Los días de fin de semana primordial mente los sábados eran días de gloria y juego, de competencia y prueba. Yo solía poner junto a mi cama una especie de muñeco invisible hecho a base de las prendas que usaría a la mañana siguiente en el partido. Construía con mis adidas "Germania" de franjas plateadas, mis medias, espinilleras de barras cambiables, mi short y mi playera número 19 una versión sin cuerpo del que mañana jugaría la media cancha. La mañana siguiente sería fantástica y divertidísima y casi siempre victoriosa.
Sin embargo mi locura futbolística estaba más lejos aun de lo que el Atlas Chapalita y su agua de riego podían otorgarme. Yo comía, bebía, vivía el futbol. Quizás pueda poseer el record de horas gastadas en las calles y canchitas de la colonia Las águilas junto a otros tantos niños, entre otros mi difunto mejor amigo Enohc. Él y yo estábamos particularmente locos por el futbol y lo jugábamos a todas horas, en todas partes, con todas las cosas. Matábamos la luz del sol con gambetas, cabezazos, piruetas y penales, retábamos a cualquiera, sudábamos gloria y alegría entre carros y banquetas. Rompimos decenas de cristales, volamos balones al por mayor, huíamos de las señoras gritonas y saltamos cientos de veces las bardas más peligrosas.

Mi mejor compañero fue siempre un balón de futbol, siempre me escogían primero, mi padre estuvo siempre atento a que yo lo jugara mejor y con regaños y disciplina lo logró de a poco. Incluso recuerdo que con mi imaginación buscaba sitios donde poder anidar el balón aun sin tener un balón en los pies. En misa por ejemplo abandonaba la perorata del sacerdote, abandonaba el mundo e imaginaba el balón anidándose en el ángulo que hacía el confesionario con la barda del coro y metiendo un gol mágico.
No voy a negar que jugué al futbol en los videojuegos, a mi me tocó el GOAL de Nintendo, un juego que hasta la fecha atesoro en mi cuarto de casado. Sin embargo el tiempo de juego era mucho mayor en la vida real, entre autos y piedras y banquetas y portones. Me deslicé mil veces con mis piernas debajo de los autos para sacar esos balones atorados. El mundo de mi niñez fue el futbol magnífico con héroes aun terrenales. Mi primer ídolo fue Manolo Negrete, después alabé a Maradona y a Platini. La selección alemana del 90 me sedujo y Klinsman y Mathews se adueñaron de mi corazón. Gullit y Van Basten hicieron lo propio con esa magia. Siboldi se convirtió en el primer futbolista de carne y hueso que vi y respeté como ídolo.

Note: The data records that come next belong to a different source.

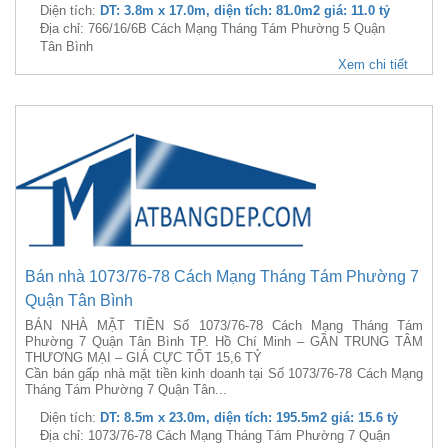
Diện tích:
DT: 3.8m x 17.0m, diện tích: 81.0m2 giá: 11.0 tỷ
Địa chỉ: 766/16/6B Cách Mạng Tháng Tám Phường 5 Quận
Tân Bình
Xem chi tiết
Bán nhà 1073/76-78 Cách Mạng Tháng Tám Phường 7
Quận Tân Bình
BÁN NHÀ MẶT TIỀN Số 1073/76-78 Cách Mạng Tháng Tám
Phường 7 Quận Tân Bình TP. Hồ Chí Minh – GẦN TRUNG TÂM
THƯƠNG MẠI – GIÁ CỰC TỐT 15,6 TỶ
Cần bán gấp nhà mặt tiền kinh doanh tại Số 1073/76-78 Cách Mạng
Tháng Tám Phường 7 Quận Tân...
Diện tích:
DT: 8.5m x 23.0m, diện tích: 195.5m2 giá: 15.6 tỷ
Địa chỉ: 1073/76-78 Cách Mạng Tháng Tám Phường 7 Quận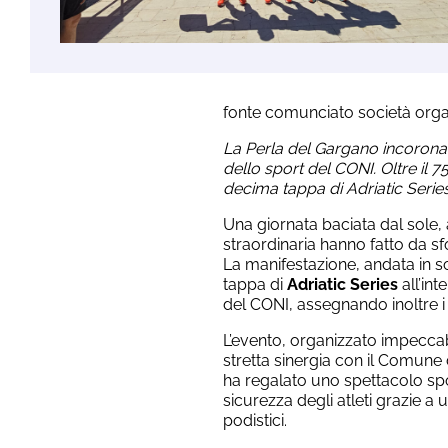
fonte comunciato società orga
La Perla del Gargano incorona 
dello sport del CONI. Oltre il 7
decima tappa di Adriatic Series
Una giornata baciata dal sole, 
straordinaria hanno fatto da s
La manifestazione, andata in 
tappa di
Adriatic Series
all’int
del CONI, assegnando inoltre i t
L’evento, organizzato impecca
stretta sinergia con il Comune di
ha regalato uno spettacolo spor
sicurezza degli atleti grazie a u
podistici.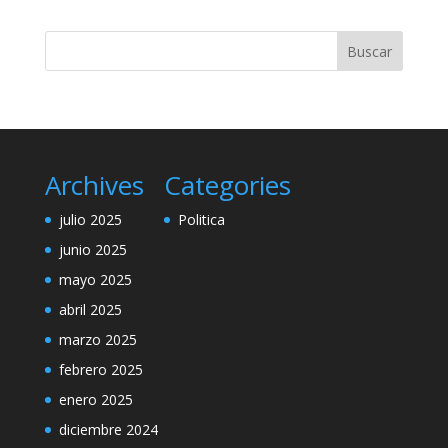
Archives
Categories
julio 2025
Politica
junio 2025
mayo 2025
abril 2025
marzo 2025
febrero 2025
enero 2025
diciembre 2024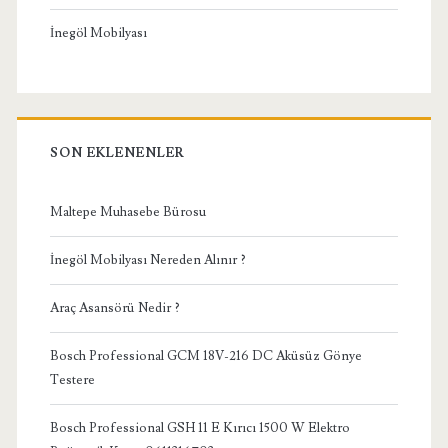
İnegöl Mobilyası
SON EKLENENLER
Maltepe Muhasebe Bürosu
İnegöl Mobilyası Nereden Alınır ?
Araç Asansörü Nedir ?
Bosch Professional GCM 18V-216 DC Aküsüz Gönye
Testere
Bosch Professional GSH 11 E Kırıcı 1500 W Elektro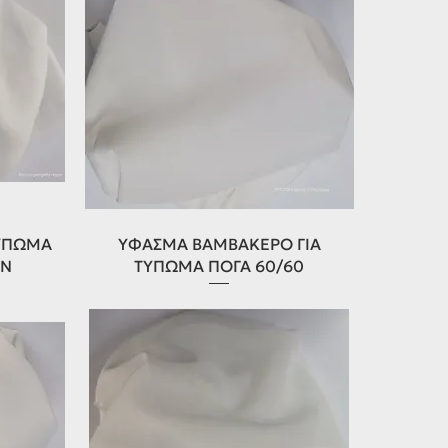
Γρήγορη προβολή
ΤΥΠΩΜΑ
ΥΦΑΣΜΑ ΒΑΜΒΑΚΕΡΟ ΓΙΑ
ON
ΤΥΠΩΜΑ ΠΟΓΑ 60/60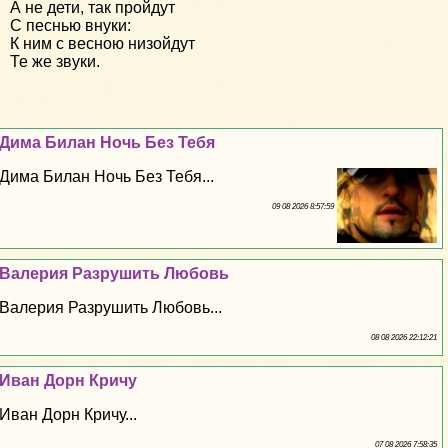
А не дети, так пройдут
С песнью внуки:
К ним с весною низойдут
Те же звуки.
Дима Билан Ночь Без Тебя
Дима Билан Ночь Без Тебя...
09 08 2026 8:57:59
Валерия Разрушить Любовь
Валерия Разрушить Любовь...
08 08 2026 22:12:21
Иван Дорн Кричу
Иван Дорн Кричу...
07 08 2026 7:58:35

Hoy a más de 25 años después, veo a los niños de hoy que se reprimen las ganas de patear un balón con felicidad y buscan sitios perfectos con herramientas útiles como zapatos y un buen balón, un buen espacio, una buena cancha, buenos uniformes, buenos rivales, el mismo ídolo en la mente. Hace treinta años solo necesitábamos una pelota, y tiempo libre para imaginarnos en el mejor estadio y deshacernos las piernas y las rodillas la tarde entera.